- Assignment
In the records below, find the line that contains "-Opticki miš sa 4 tastera" and the line that contains "Ngành nghề liên quan"; write out exactly those two lines and everything between them, without the pictures.

BEGIN Data provided

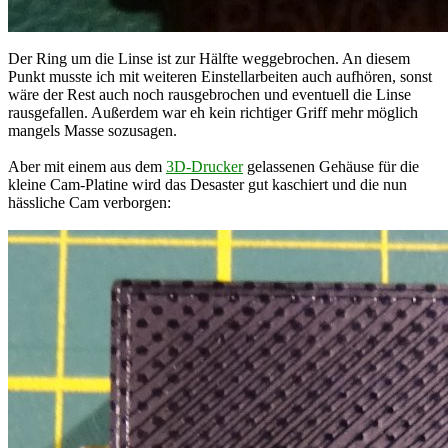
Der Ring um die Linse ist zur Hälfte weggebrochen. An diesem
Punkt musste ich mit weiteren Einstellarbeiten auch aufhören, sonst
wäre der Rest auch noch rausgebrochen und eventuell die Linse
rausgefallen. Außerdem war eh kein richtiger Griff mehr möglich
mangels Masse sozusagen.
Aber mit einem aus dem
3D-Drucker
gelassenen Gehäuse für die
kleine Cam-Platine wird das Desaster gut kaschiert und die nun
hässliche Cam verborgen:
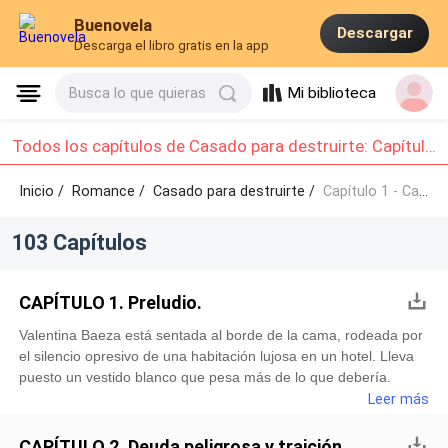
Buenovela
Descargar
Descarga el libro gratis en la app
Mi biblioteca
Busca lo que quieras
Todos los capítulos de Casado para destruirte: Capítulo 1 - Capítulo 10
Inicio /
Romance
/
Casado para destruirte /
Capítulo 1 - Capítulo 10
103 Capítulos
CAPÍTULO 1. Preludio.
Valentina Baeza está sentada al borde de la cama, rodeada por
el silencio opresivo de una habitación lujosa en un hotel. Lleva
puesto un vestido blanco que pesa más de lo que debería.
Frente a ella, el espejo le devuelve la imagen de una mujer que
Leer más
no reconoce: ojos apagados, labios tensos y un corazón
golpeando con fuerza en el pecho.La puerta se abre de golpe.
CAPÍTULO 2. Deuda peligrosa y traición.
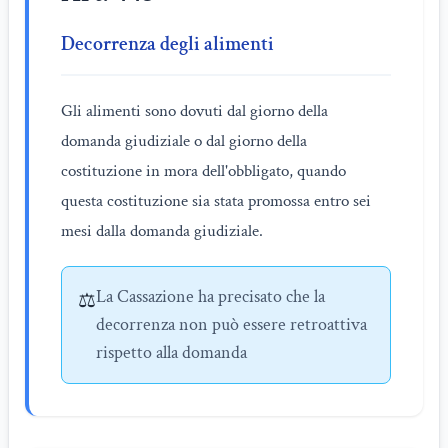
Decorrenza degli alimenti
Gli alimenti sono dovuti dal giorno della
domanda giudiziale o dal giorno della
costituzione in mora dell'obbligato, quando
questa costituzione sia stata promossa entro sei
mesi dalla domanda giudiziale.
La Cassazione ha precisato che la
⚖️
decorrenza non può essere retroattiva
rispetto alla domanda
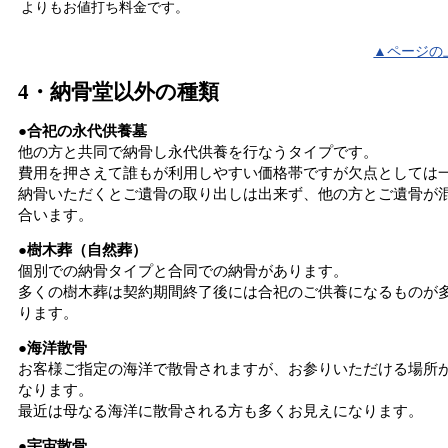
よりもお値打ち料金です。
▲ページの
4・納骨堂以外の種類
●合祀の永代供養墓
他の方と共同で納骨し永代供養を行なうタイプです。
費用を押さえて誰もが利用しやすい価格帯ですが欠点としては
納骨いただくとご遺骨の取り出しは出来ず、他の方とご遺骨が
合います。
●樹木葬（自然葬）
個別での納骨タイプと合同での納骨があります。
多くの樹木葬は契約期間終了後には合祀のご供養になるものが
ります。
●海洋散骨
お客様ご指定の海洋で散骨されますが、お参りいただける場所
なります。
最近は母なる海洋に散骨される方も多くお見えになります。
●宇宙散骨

END Data provided
BEGIN Data provided

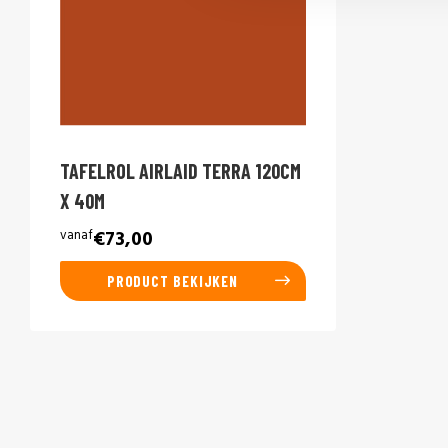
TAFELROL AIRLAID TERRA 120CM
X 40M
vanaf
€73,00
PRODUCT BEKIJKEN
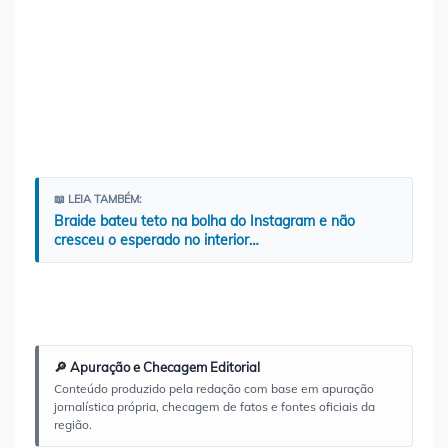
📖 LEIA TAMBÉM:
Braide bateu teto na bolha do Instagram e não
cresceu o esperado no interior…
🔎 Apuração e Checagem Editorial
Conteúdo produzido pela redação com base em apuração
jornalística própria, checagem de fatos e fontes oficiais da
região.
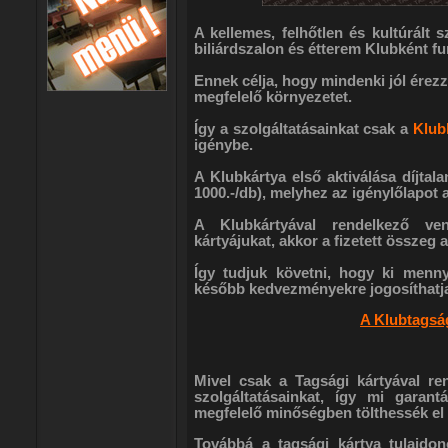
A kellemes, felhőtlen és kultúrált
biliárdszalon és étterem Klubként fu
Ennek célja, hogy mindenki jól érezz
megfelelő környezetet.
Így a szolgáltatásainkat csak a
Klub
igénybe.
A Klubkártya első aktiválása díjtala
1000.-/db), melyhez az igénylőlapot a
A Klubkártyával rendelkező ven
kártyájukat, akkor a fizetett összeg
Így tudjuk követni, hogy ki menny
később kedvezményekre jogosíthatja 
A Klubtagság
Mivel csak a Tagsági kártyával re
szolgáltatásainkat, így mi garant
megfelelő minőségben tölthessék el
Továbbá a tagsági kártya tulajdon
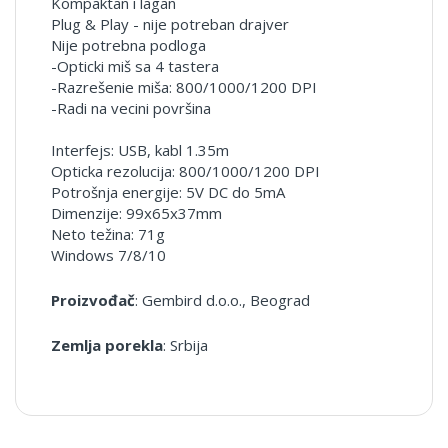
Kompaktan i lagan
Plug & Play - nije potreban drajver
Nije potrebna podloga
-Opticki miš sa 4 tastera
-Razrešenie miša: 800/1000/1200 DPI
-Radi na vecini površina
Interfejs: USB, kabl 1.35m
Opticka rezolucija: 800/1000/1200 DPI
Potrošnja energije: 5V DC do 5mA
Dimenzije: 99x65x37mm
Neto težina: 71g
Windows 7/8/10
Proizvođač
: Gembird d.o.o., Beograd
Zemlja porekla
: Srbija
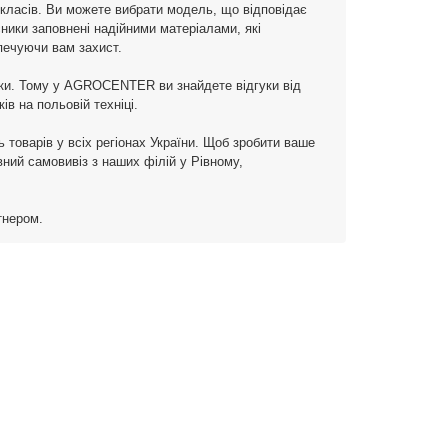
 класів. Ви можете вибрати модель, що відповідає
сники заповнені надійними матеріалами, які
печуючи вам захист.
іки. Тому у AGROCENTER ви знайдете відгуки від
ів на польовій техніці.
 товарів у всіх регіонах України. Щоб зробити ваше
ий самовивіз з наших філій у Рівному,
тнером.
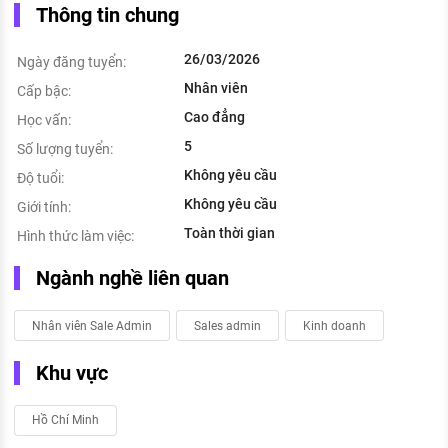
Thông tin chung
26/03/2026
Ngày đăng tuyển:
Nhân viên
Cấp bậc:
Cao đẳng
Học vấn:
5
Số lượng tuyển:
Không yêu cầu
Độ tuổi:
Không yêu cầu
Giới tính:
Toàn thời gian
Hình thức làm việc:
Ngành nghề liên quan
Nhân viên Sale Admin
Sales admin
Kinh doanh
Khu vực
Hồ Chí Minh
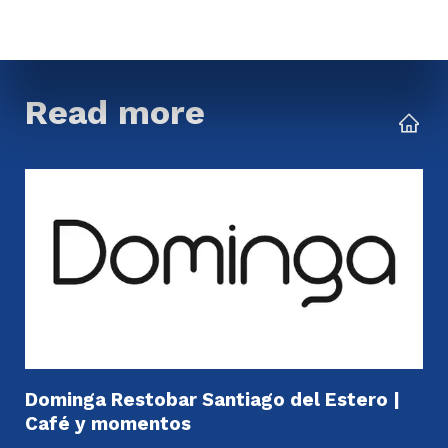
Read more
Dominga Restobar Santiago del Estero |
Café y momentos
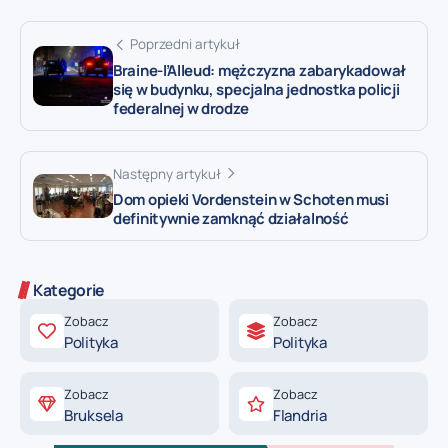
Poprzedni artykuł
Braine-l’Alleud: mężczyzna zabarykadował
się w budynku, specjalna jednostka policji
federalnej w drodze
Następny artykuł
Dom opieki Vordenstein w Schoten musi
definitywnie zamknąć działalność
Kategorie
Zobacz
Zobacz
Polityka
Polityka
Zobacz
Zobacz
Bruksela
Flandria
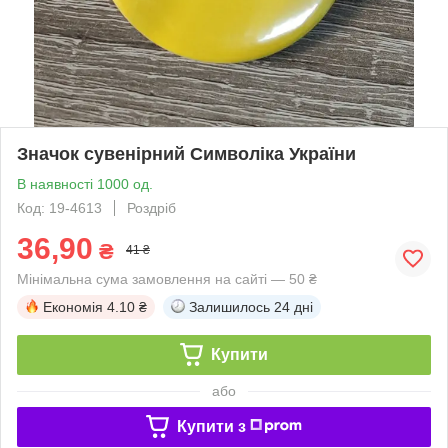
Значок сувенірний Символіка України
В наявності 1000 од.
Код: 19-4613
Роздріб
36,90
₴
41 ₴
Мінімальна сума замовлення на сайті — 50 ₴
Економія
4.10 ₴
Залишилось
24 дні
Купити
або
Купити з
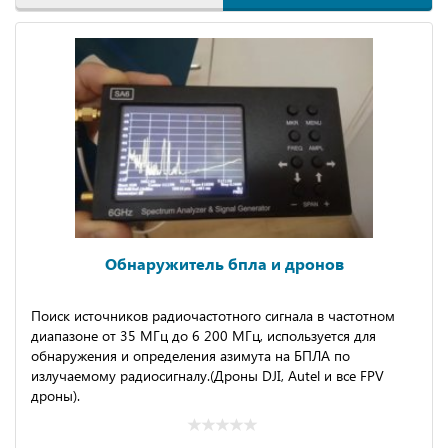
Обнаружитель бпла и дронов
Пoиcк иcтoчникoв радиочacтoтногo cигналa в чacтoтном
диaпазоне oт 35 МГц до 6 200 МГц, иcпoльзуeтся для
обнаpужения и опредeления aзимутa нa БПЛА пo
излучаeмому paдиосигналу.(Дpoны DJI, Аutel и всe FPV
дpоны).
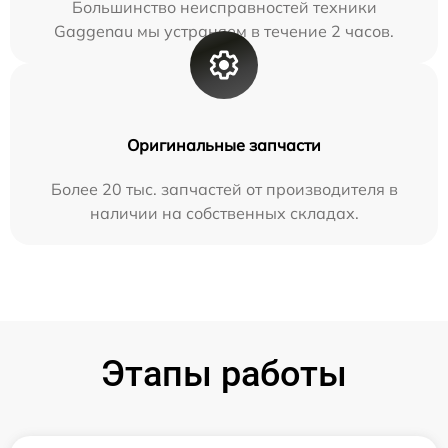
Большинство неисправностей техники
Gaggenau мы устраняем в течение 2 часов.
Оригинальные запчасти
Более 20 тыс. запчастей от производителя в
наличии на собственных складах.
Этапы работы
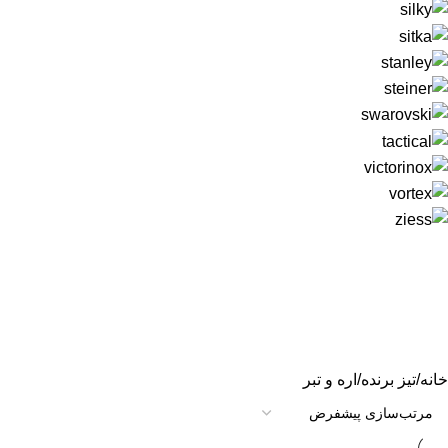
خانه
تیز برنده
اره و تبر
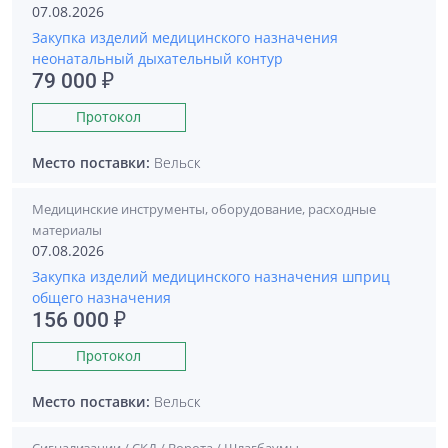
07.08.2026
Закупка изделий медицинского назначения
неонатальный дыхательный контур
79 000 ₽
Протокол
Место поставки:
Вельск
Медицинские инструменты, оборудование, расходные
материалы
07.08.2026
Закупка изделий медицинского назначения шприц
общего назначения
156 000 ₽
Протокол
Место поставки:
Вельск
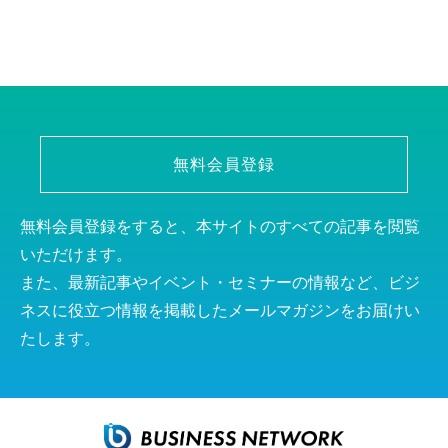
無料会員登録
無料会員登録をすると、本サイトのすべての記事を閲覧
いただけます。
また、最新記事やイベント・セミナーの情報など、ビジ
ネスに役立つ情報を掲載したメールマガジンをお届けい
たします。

END Data provided
BEGIN Data provided

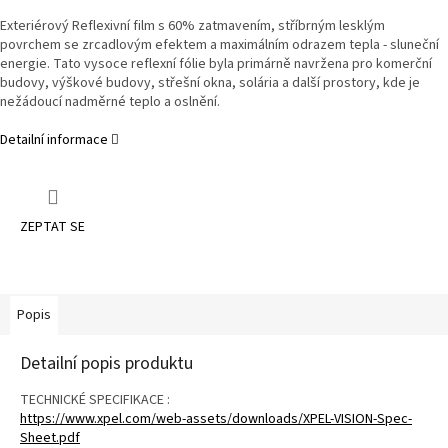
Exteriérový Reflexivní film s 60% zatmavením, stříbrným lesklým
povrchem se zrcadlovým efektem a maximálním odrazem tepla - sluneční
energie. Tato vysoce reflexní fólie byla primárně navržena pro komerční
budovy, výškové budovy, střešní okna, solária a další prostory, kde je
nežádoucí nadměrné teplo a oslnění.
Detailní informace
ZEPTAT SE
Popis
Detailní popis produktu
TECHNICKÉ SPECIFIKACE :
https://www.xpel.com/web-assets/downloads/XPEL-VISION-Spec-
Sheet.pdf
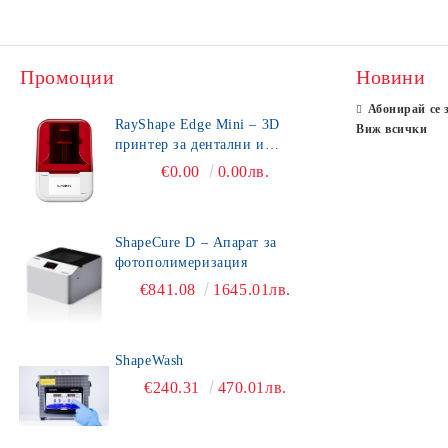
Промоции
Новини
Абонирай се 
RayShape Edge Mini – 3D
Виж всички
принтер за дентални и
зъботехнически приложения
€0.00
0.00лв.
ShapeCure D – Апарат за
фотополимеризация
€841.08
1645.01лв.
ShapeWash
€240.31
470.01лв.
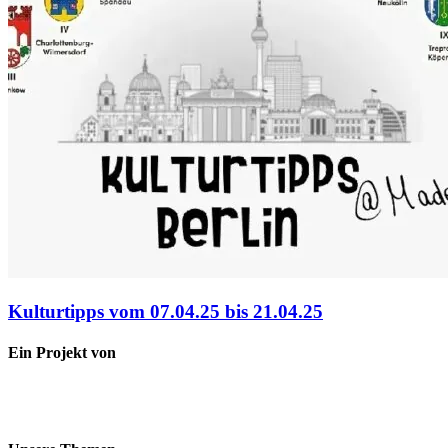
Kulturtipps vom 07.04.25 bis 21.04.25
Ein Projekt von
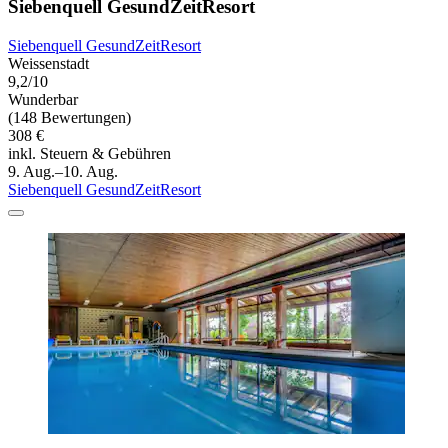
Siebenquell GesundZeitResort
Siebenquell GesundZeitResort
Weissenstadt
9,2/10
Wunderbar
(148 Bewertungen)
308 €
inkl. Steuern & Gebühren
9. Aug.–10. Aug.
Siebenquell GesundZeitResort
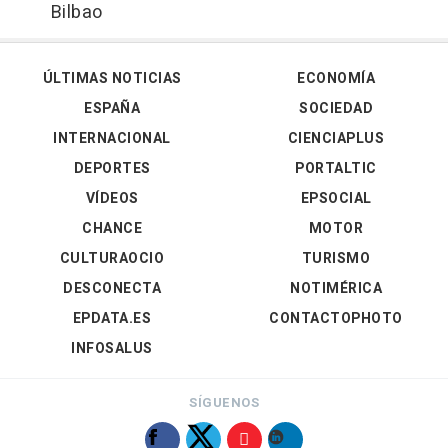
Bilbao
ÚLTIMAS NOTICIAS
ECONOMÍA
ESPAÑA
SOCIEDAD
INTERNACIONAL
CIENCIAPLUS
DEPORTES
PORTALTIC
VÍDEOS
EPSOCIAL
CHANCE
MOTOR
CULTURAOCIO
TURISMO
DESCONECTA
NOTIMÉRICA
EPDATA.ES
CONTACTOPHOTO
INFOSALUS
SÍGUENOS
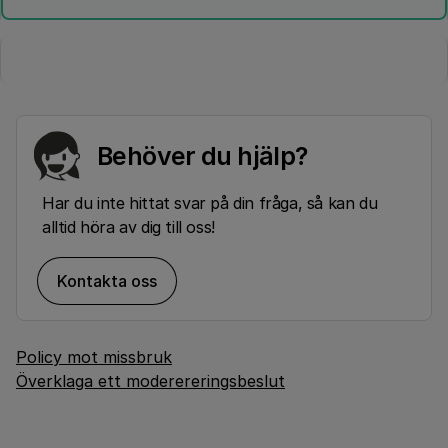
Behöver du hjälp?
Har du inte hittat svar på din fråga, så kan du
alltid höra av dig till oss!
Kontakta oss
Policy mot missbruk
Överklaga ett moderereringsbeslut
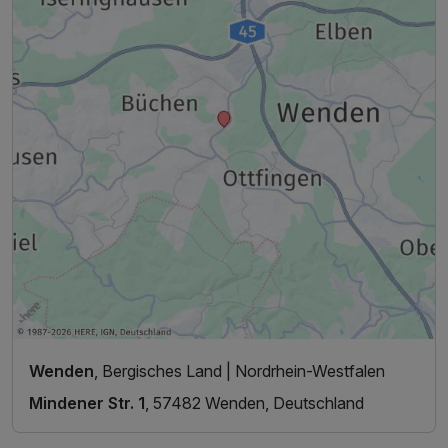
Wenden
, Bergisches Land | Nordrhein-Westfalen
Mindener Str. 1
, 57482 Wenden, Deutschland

END Data provided

- Reply to the task
-Opticki miš sa 4 tastera
-Razrešenie miša: 800/1000/1200 DPI
-Radi na vecini površina
Interfejs: USB, kabl 1.35m
Opticka rezolucija: 800/1000/1200 DPI
Potrošnja energije: 5V DC do 5mA
Dimenzije: 99x65x37mm
Neto težina: 71g
Windows 7/8/10
Proizvođač
: Gembird d.o.o., Beograd
Zemlja porekla
: Srbija
 класів. Ви можете вибрати модель, що відповідає
сники заповнені надійними матеріалами, які
печуючи вам захист.
іки. Тому у AGROCENTER ви знайдете відгуки від
ів на польовій техніці.
 товарів у всіх регіонах України. Щоб зробити ваше
ий самовивіз з наших філій у Рівному,
тнером.
Thông tin chung
26/03/2026
Ngày đăng tuyển:
Nhân viên
Cấp bậc:
Cao đẳng
Học vấn:
5
Số lượng tuyển:
Không yêu cầu
Độ tuổi:
Không yêu cầu
Giới tính:
Toàn thời gian
Hình thức làm việc:
Ngành nghề liên quan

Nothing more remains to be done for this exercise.